PTEN enhances the radiosensitivity of melanoma by inhibiting DNA-PKcs
Shengqian Zhu, Haitao Xu, Fu Shen, Fangying Chen, Yangjian Wang

TL;DR
This study shows that PTEN makes melanoma cells more sensitive to radiation by blocking DNA repair pathways, which could help improve radiotherapy for melanoma patients.
Contribution
The study reveals that PTEN enhances melanoma radiosensitivity by inhibiting DNA-PKcs and NHEJ repair mechanisms.
Findings
PTEN expression is lower in melanoma tissues and cell lines compared to normal controls.
PTEN overexpression increases radiosensitivity by inhibiting DNA-PKcs and reducing DNA repair.
PTEN knockdown activates p-ATM/p-Chk2 signaling and reduces apoptosis after radiation.
Abstract
The phosphatase and tensin homolog (PTEN) is a classical tumor-suppressor gene. Its expression deficiency concurrently drives disease progression in approximately 30% of melanomas and is closely associated with radiotherapy tolerance. However, there is a lack of systematic evidence regarding whether and how PTEN regulates the radiosensitivity of melanoma.
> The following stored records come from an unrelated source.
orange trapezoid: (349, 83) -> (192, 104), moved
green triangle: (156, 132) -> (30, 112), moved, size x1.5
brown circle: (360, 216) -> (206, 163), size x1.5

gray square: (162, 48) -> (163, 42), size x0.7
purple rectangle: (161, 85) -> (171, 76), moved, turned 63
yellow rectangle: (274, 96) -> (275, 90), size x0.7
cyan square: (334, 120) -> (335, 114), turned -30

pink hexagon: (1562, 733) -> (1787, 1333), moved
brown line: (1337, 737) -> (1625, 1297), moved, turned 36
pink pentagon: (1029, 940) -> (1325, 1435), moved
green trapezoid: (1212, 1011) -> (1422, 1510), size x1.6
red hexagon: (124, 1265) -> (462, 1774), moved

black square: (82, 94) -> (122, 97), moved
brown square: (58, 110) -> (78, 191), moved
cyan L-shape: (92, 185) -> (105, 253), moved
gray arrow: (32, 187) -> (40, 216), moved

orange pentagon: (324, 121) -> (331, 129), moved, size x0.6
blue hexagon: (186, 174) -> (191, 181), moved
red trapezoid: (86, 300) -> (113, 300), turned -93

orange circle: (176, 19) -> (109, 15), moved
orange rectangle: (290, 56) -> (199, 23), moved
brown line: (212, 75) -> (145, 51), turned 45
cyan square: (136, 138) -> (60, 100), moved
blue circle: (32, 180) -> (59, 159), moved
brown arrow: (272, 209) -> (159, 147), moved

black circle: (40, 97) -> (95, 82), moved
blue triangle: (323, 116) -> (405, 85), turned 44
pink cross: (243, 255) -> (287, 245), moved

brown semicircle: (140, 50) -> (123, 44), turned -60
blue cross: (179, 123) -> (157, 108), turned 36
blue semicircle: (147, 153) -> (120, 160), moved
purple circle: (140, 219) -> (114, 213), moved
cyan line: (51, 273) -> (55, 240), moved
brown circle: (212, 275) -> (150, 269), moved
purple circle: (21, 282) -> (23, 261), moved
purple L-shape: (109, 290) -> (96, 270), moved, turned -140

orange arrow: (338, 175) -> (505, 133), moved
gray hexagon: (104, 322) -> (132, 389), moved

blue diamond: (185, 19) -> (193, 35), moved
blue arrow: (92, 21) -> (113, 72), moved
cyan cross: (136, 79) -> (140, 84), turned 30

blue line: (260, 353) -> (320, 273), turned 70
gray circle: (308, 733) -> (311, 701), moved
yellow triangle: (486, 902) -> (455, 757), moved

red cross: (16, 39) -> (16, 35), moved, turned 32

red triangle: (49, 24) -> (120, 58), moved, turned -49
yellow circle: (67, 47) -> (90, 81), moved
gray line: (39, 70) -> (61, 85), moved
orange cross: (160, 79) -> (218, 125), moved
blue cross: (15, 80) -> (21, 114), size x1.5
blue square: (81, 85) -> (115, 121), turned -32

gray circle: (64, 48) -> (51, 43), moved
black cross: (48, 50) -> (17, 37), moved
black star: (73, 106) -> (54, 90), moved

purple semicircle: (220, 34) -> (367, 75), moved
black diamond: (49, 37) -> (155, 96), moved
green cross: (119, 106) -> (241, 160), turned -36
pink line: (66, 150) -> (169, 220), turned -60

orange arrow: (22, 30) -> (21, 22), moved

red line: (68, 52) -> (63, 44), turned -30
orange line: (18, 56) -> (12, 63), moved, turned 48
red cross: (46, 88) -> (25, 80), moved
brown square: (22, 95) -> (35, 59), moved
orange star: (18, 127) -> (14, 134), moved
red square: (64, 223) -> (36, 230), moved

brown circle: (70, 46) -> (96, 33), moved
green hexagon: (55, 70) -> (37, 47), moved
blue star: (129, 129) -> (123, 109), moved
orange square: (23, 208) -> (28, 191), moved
The expression of PTEN was validated using TCGA database, clinical tissue microarrays, and multiple melanoma cell lines. PTEN knockdown (PTEN-KD) and PTEN overexpression (PTEN-OE) stable cell lines were constructed using lentiviral vectors. CCK-8, colony formation assay, annexin V/PI flow cytometry, neutral comet assay, cell-cycle analysis, and Western blotting were used to assess the biological changes in cells after 0 Gy–8 Gy γ-ray irradiation (IR). A cell-derived xenograft model was established, and the tumor volume was observed…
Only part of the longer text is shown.